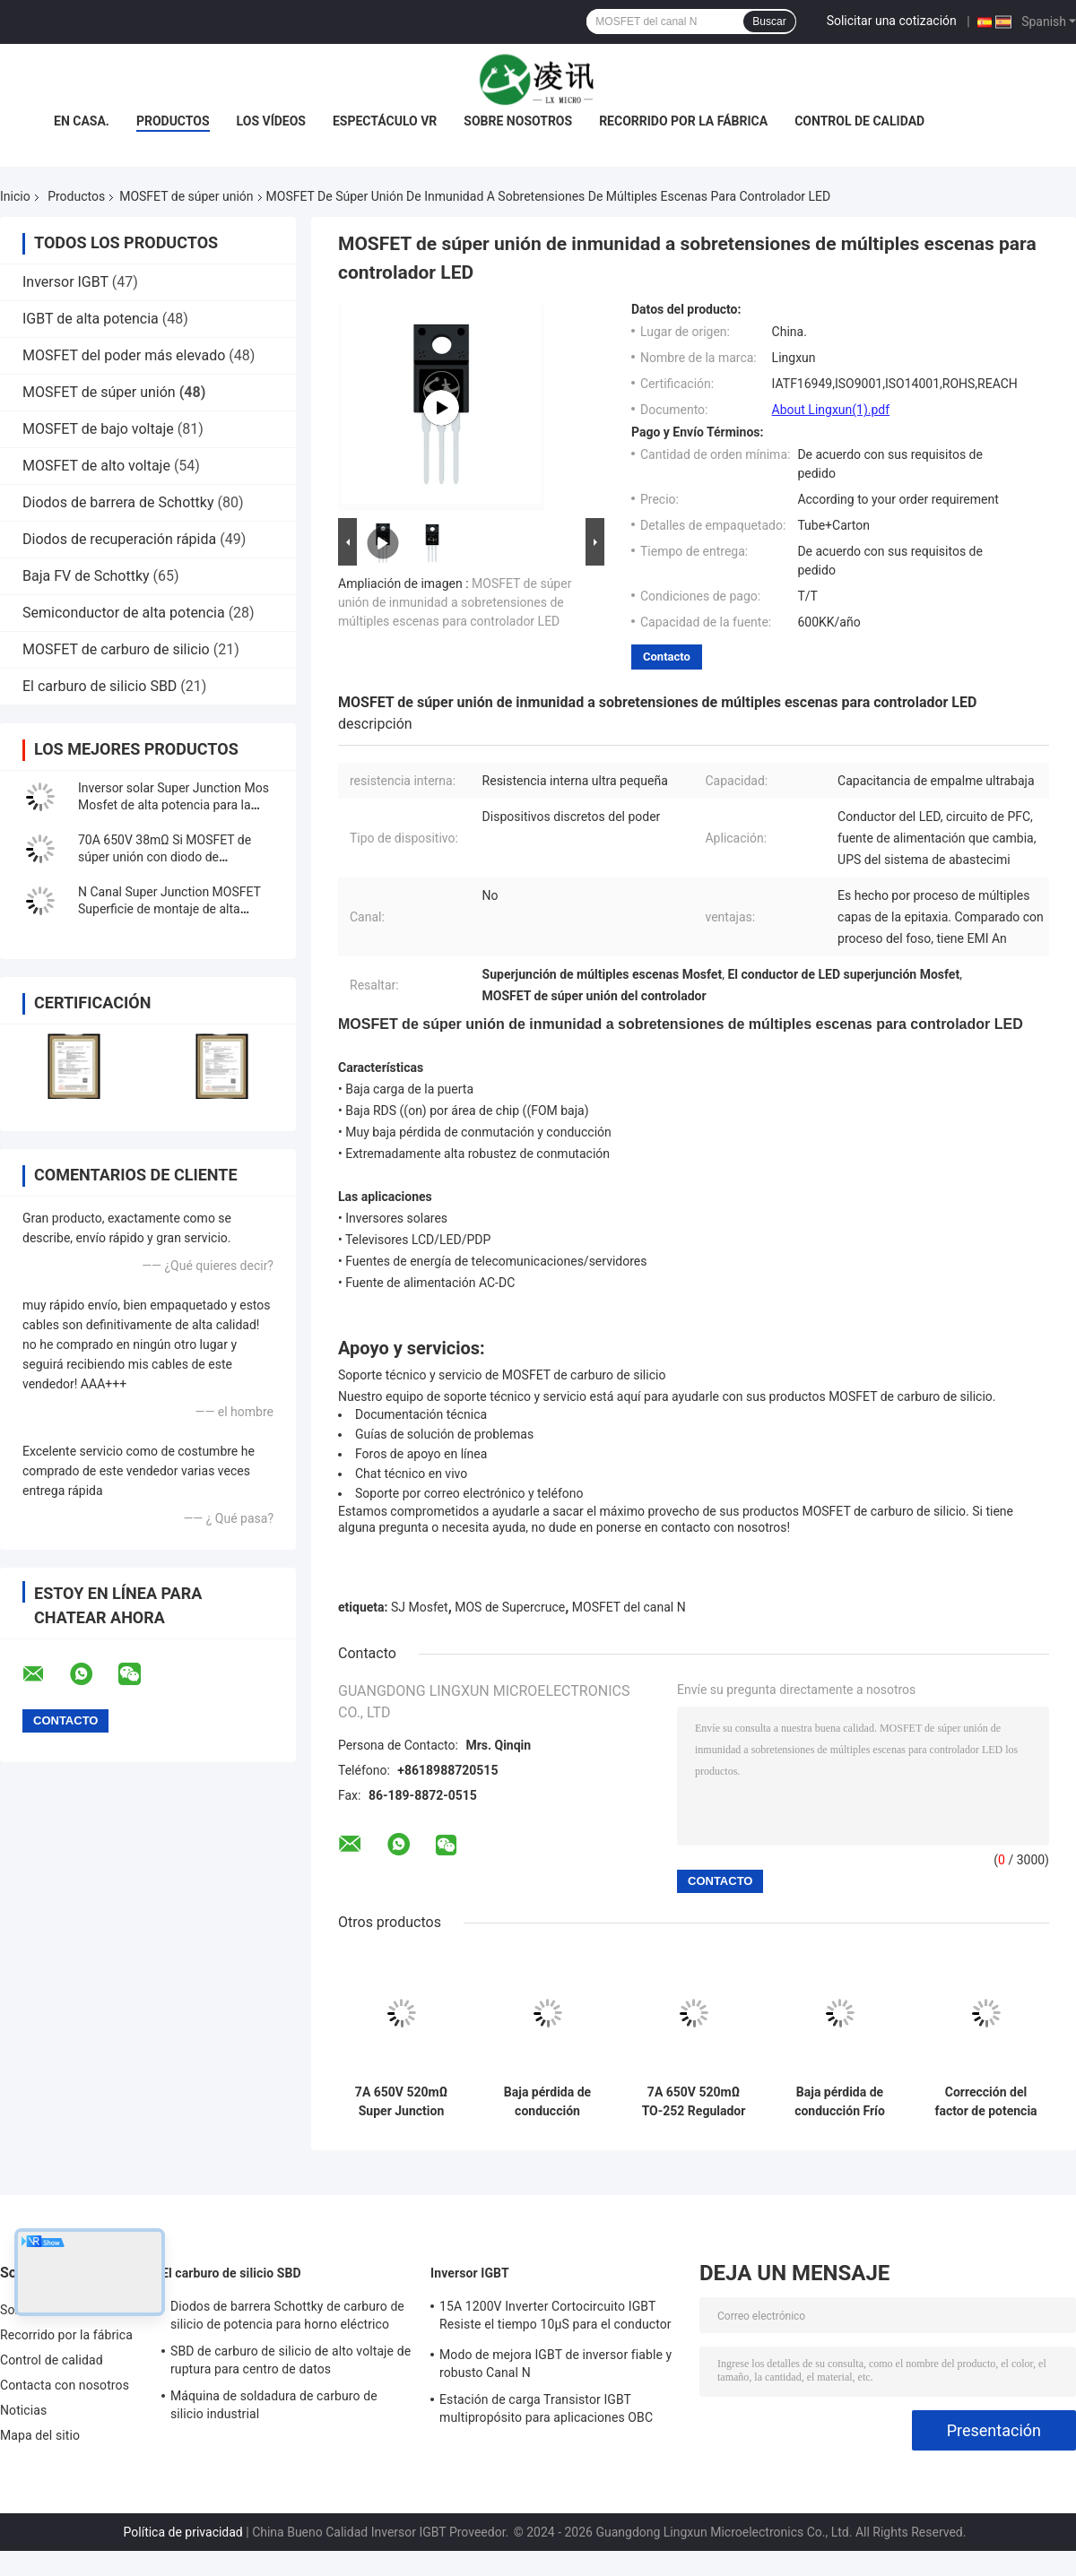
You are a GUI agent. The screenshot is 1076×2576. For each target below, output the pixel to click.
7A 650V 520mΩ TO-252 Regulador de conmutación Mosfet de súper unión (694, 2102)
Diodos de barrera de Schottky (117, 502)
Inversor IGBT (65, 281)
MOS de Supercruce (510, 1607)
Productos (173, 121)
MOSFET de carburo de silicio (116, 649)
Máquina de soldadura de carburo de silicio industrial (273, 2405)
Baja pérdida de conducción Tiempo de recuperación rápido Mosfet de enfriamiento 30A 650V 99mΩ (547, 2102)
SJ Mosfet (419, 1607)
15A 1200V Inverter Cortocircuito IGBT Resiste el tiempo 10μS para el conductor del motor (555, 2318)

* * *

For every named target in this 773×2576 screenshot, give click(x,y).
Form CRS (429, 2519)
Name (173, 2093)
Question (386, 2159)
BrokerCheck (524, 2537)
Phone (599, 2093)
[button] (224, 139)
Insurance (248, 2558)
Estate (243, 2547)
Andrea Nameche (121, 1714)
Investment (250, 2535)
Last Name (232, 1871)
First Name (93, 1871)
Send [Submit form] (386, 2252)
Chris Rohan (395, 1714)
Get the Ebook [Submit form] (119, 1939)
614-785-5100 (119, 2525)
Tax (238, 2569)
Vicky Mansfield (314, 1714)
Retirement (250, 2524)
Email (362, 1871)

...

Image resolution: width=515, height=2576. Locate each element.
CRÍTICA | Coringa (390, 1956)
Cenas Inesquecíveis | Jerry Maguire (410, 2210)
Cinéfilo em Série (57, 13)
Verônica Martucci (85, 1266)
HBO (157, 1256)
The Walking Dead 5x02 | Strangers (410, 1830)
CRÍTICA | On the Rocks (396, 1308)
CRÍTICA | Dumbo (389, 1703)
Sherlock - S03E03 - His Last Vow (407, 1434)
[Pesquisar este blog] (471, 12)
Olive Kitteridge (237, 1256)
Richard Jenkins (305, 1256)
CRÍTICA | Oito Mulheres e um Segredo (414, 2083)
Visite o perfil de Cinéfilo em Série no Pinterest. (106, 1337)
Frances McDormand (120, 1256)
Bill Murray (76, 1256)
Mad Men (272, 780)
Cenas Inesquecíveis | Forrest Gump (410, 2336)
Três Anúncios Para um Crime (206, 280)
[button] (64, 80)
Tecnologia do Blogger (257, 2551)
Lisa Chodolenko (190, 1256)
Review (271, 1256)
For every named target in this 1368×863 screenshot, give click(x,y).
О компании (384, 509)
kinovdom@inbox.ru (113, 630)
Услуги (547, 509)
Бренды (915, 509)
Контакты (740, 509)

- What to produce:
Using the records given above, list every line that includes the word "Submit".

- Solution to this task:
Send [Submit form] (386, 2252)
Get the Ebook [Submit form] (119, 1939)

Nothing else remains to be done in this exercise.